Middle East isn’t some 3rd world. If you can imagine futuristic cities, rich Middle East countries are already living in them with all the oil wealth.
They have phones, computers, digital services just like the US and Europe. Makes sense they want a data center in the region, close to them just like the US and Europe have data enters close to their users.
Americans seem to think the middle-east is some dystopian place where everyone is near poverty living in mudhuts, when places like Iran have a higher level of literacy than the USA, with more female college graduates.
There's definitely a lot of issues that need to be addressed at a cultural and social-economical level in places like Dubai exploiting migrant workers like slaves, the UAE, etc... but America has plenty of issues back home at a state by state case. Poverty, infrastructure falling apart, lack of education, lack of affordable health care, lack of job opportunity, high criminality, drug epidemics, etc... Some states feel like entirely different countries when compared to something like New Hampshire.
Even places like NYC and California which are economic hubs have this wide disparity of class, with entire communities of homeless populating the streets at crazy numbers that would make other nations blush (Cali has well over 100k).
Slight tangent, but to me futuristic cities are actually places like Amsterdam, with cozy streets and bike lanes everywhere, not places like Dubai with 16-lane freeways and a quasi-slave underclass staffing the tacky malls.
If you can imagine dystopian cities, rich Middle East countries are already living in them with all the oil wealth.
So... The future is Dubai? I am still to hear a better argument in favor of extinction.
This reminds me of a quote from "Stranger Than Fiction":
> Harold: "I don't want to eat nothing but pancakes, I want to live! I mean, who in their right mind in a choice between pancakes and living chooses pancakes?"
> Dr. Hilbert: "Harold, if you pause to think, you'd realize that that answer is inextricably contingent upon the type of life being led... and, of course, the quality of the pancakes"
Even 3rd world have those nowadays, unless you talking the more troubled of countries. TBH "3rd world" as a concept is quite outdated.
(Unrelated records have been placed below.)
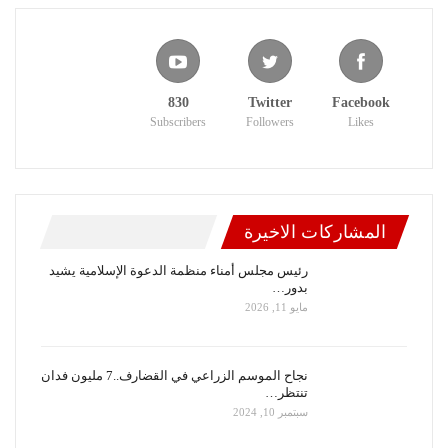
830
Twitter
Facebook
Subscribers
Followers
Likes
المشاركات الاخيرة
رئيس مجلس أمناء منظمة الدعوة الإسلامية يشيد
بدور…
مايو 11, 2026
نجاح الموسم الزراعي في القضارف..7 مليون فدان
تنتظر…
سبتمبر 10, 2024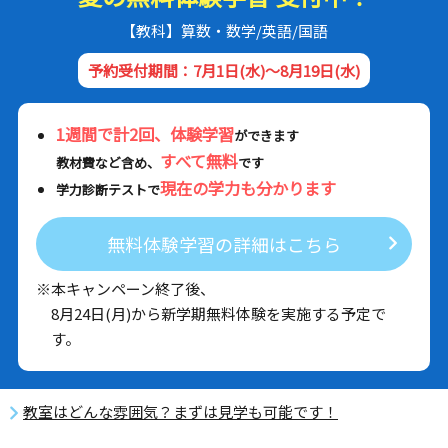
【教科】算数・数学/英語/国語
予約受付期間：7月1日(水)～8月19日(水)
1週間で計2回、体験学習
ができます
すべて無料
教材費など含め、
です
現在の学力も分かります
学力診断テストで
無料体験学習の詳細はこちら
※本キャンペーン終了後、
8月24日(月)から新学期無料体験を実施する予定で
す。
教室はどんな雰囲気？まずは見学も可能です！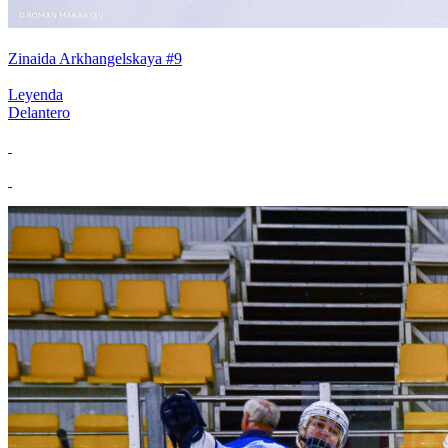
Zinaida Arkhangelskaya #9
Leyenda
Delantero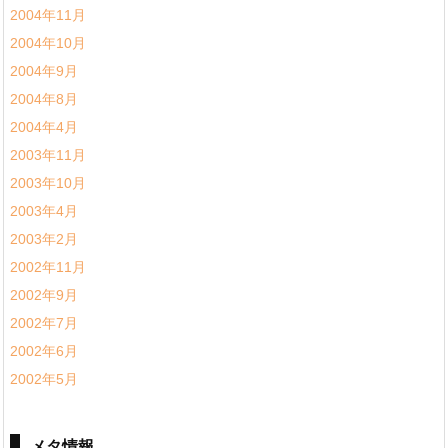
2004年11月
2004年10月
2004年9月
2004年8月
2004年4月
2003年11月
2003年10月
2003年4月
2003年2月
2002年11月
2002年9月
2002年7月
2002年6月
2002年5月
メタ情報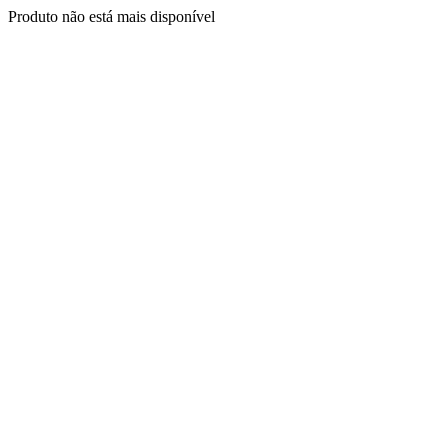
Produto não está mais disponível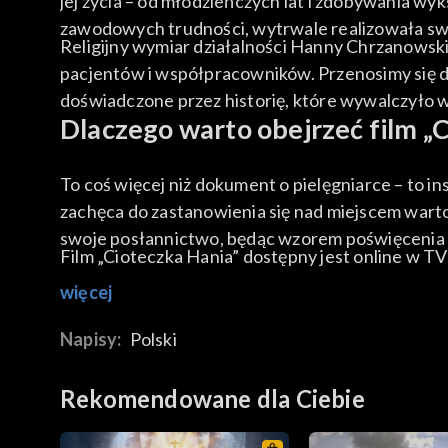
jej życia – od młodzieńczych lat i zdobywania wy
zawodowych trudności, wytrwale realizowała swoj
Religijny wymiar działalności Hanny Chrzanowski
pacjentów i współpracowników. Przenosimy się do 
doświadczone przez historię, które wywalczyło w
Dlaczego warto obejrzeć film „
To coś więcej niż dokument o pielęgniarce – to in
zachęca do zastanowienia się nad miejscem wartoś
swoje posłannictwo, będąc wzorem poświęcenia 
Film „Cioteczka Hania” dostępny jest online w 
więcej
Napisy:
Polski
Rekomendowane dla Ciebie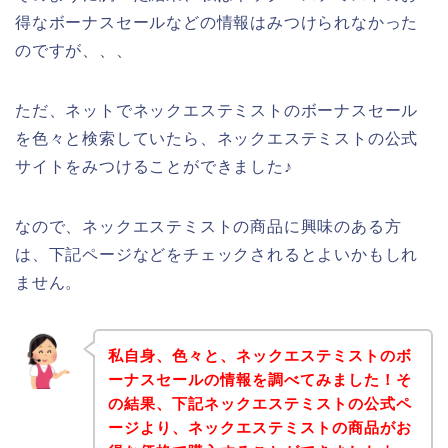
得なボーナスセールなどの情報はみつけられなかった
のですが、、、
ただ、ネットでネックエステミストのボーナスセール
を色々と検索していたら、ネックエステミストの公式
サイトをみつけることができました♪
なので、ネックエステミストの商品に興味のある方
は、下記ページなどをチェックされるとよいかもしれ
ません。
私自身、色々と、ネックエステミストのボ
ーナスセールの情報を調べてみました！そ
の結果、下記ネックエステミストの公式ペ
ージより、ネックエステミストの商品がお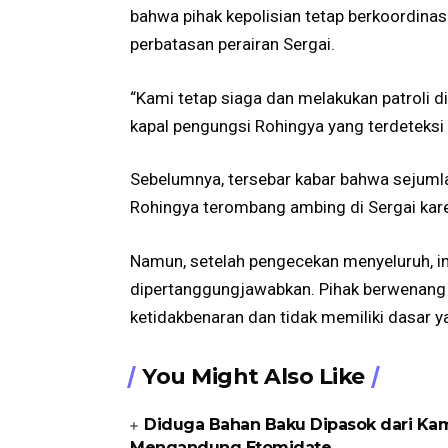
bahwa pihak kepolisian tetap berkoordina
perbatasan perairan Sergai.
“Kami tetap siaga dan melakukan patroli di
kapal pengungsi Rohingya yang terdeteksi d
Sebelumnya, tersebar kabar bahwa sejumla
Rohingya terombang ambing di Sergai kare
Namun, setelah pengecekan menyeluruh, in
dipertanggungjawabkan. Pihak berwenang m
ketidakbenaran dan tidak memiliki dasar y
You Might Also Like
Diduga Bahan Baku Dipasok dari Kam
Mengandung Etomidate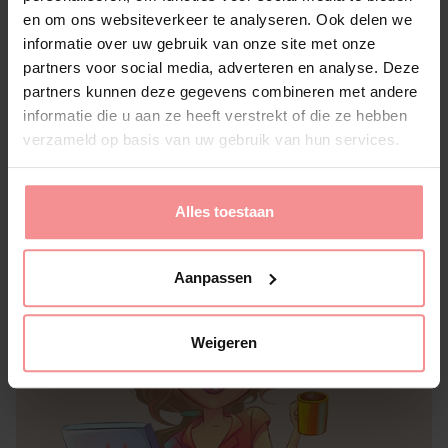
en om ons websiteverkeer te analyseren. Ook delen we
15 juni 2023
Blozen met Bente | O-o-o-orgasme!
informatie over uw gebruik van onze site met onze
partners voor social media, adverteren en analyse. Deze
Gisteravond had ik een waanzinnig orgasme! Het
partners kunnen deze gegevens combineren met andere
soort orgasme, waardoor ik pauzeer en daarna op
informatie die u aan ze heeft verstrekt of die ze hebben
adem kom om er zeker van te zijn dat ik nog
verzameld op basis van uw gebruik van hun services.
steeds op de een of andere manier op aarde ben
geplant. Die ene waarbij je zeker weet dat je
bekwerk allesbehalve charmant is tijdens het
‘komen’ en je partner […]
Alles toestaan
Aanpassen
Weigeren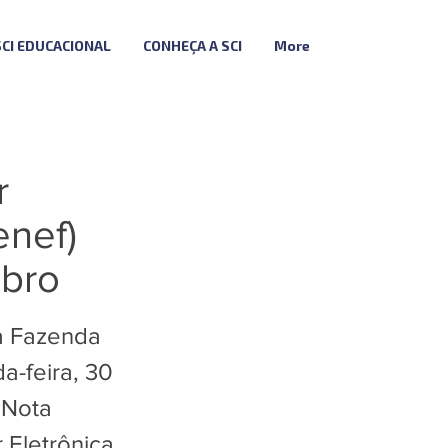
SCI EDUCACIONAL
CONHEÇA A SCI
More
r
enef)
mbro
da Fazenda
a-feira, 30
 Nota
 Eletrônica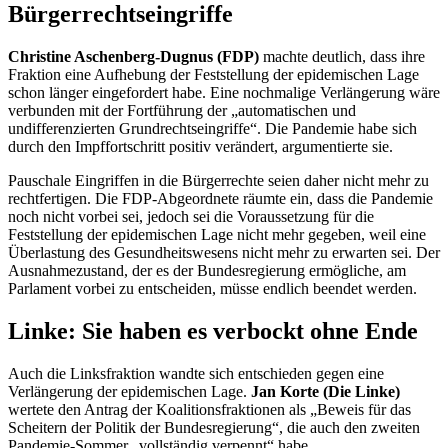
Bürgerrechtseingriffe
Christine Aschenberg-Dugnus (FDP)
machte deutlich, dass ihre
Fraktion eine Aufhebung der Feststellung der epidemischen Lage
schon länger eingefordert habe. Eine nochmalige Verlängerung wäre
verbunden mit der Fortführung der „automatischen und
undifferenzierten Grundrechtseingriffe“. Die Pandemie habe sich
durch den Impffortschritt positiv verändert, argumentierte sie.
Pauschale Eingriffen in die Bürgerrechte seien daher nicht mehr zu
rechtfertigen. Die FDP-Abgeordnete räumte ein, dass die Pandemie
noch nicht vorbei sei, jedoch sei die Voraussetzung für die
Feststellung der epidemischen Lage nicht mehr gegeben, weil eine
Überlastung des Gesundheitswesens nicht mehr zu erwarten sei. Der
Ausnahmezustand, der es der Bundesregierung ermögliche, am
Parlament vorbei zu entscheiden, müsse endlich beendet werden.
Linke: Sie haben es verbockt ohne Ende
Auch die Linksfraktion wandte sich entschieden gegen eine
Verlängerung der epidemischen Lage.
Jan Korte (Die Linke)
wertete den Antrag der Koalitionsfraktionen als „Beweis für das
Scheitern der Politik der Bundesregierung“, die auch den zweiten
Pandemie-Sommer „vollständig verpennt“ habe.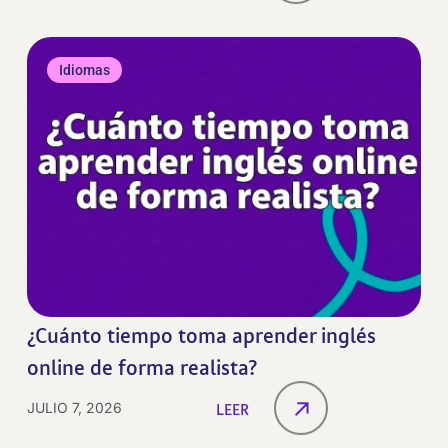
Idiomas
¿Cuánto tiempo toma aprender inglés
online de forma realista?
JULIO 7, 2026
LEER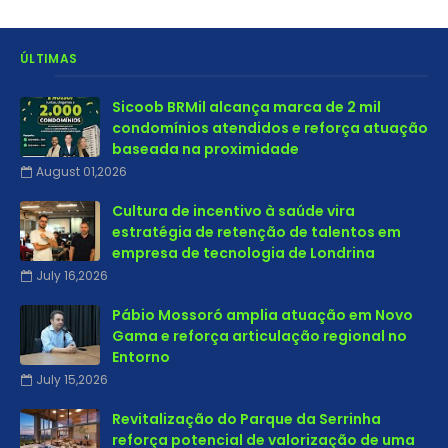
ÚLTIMAS
Sicoob BRMil alcança marca de 2 mil
condomínios atendidos e reforça atuação
baseada na proximidade
August 01,2026
Cultura de incentivo à saúde vira
estratégia de retenção de talentos em
empresa de tecnologia de Londrina
July 16,2026
Pábio Mossoró amplia atuação em Novo
Gama e reforça articulação regional no
Entorno
July 15,2026
Revitalização do Parque da Serrinha
reforça potencial de valorização de uma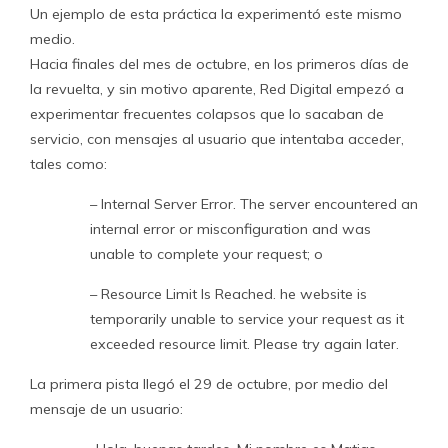
Un ejemplo de esta práctica la experimentó este mismo
medio.
Hacia finales del mes de octubre, en los primeros días de
la revuelta, y sin motivo aparente, Red Digital empezó a
experimentar frecuentes colapsos que lo sacaban de
servicio, con mensajes al usuario que intentaba acceder,
tales como:
– Internal Server Error. The server encountered an
internal error or misconfiguration and was
unable to complete your request; o
– Resource Limit Is Reached. he website is
temporarily unable to service your request as it
exceeded resource limit. Please try again later.
La primera pista llegó el 29 de octubre, por medio del
mensaje de un usuario: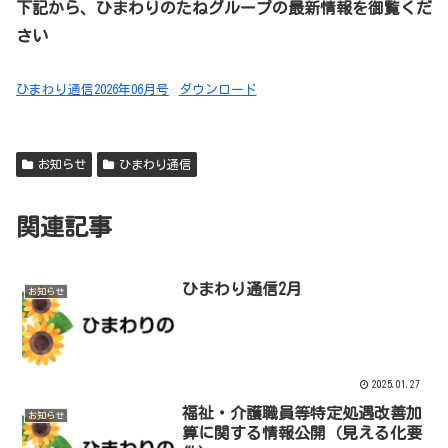
下記から、ひまわりのたねグループの最新情報を御覧くだ
さい
ひまわり通信2026年06月号
ダウンロード
お知らせ
ひまわり通信
関連記事
ひまわり通信2月
お知らせ
2025.01.27
福祉・介護職員等特定処遇改善加
お知らせ
算に関する情報公開（見える化要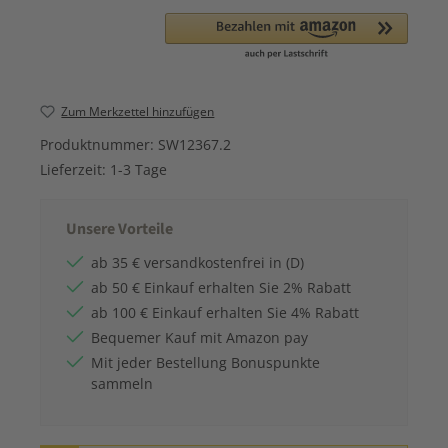
Zum Merkzettel hinzufügen
Produktnummer:
SW12367.2
Lieferzeit:
1-3 Tage
Unsere Vorteile
ab 35 € versandkostenfrei in (D)
ab 50 € Einkauf erhalten Sie 2% Rabatt
ab 100 € Einkauf erhalten Sie 4% Rabatt
Bequemer Kauf mit Amazon pay
Mit jeder Bestellung Bonuspunkte
sammeln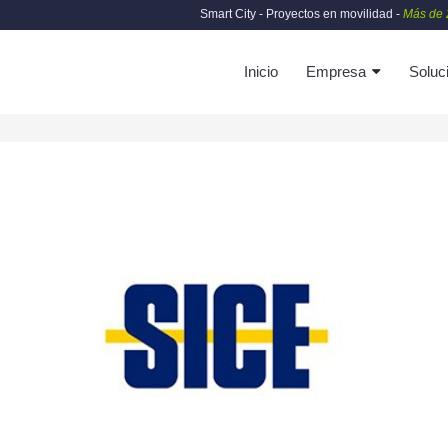
Smart City - Proyectos en movilidad -
Más de 
Inicio
Empresa
Soluc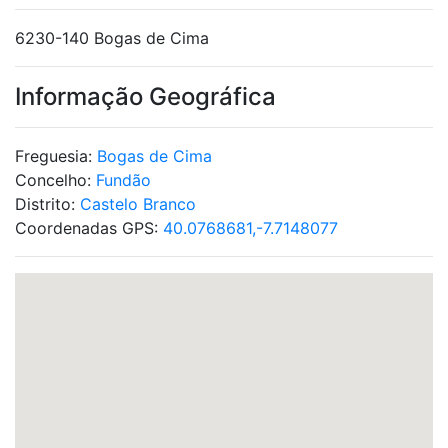
6230-140 Bogas de Cima
Informação Geográfica
Freguesia:
Bogas de Cima
Concelho:
Fundão
Distrito:
Castelo Branco
Coordenadas GPS:
40.0768681,-7.7148077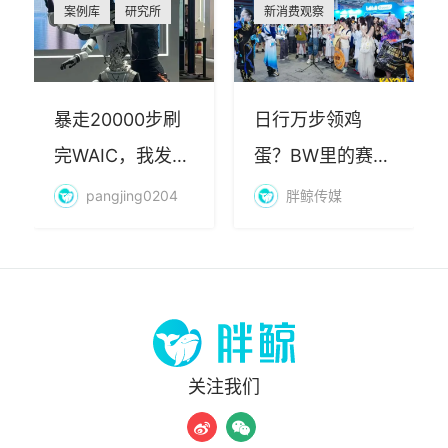
案例库
研究所
新消费观察
暴走20000步刷
日行万步领鸡
完WAIC，我发现
蛋？BW里的赛博
AI最赚钱的不是
朝圣，藏着品牌
pangjing0204
胖鲸传媒
算力
年轻化的密码
关注我们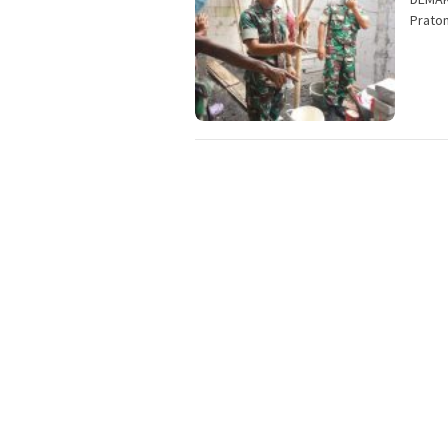
Prato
I'm a bit skeptical on how "futuristic" the cities are. There's a lot of money, sure, but from I can tell the projects are pharaonic in a lot of ways, including being out of touch with the practicality of such projects.
As I understand it in most cases they have enormous wealth disparities, so like the rich in Dubai have pampered tourist experiences but there's also serious issues with like lacking basic sewer infrastructure for ordinary people.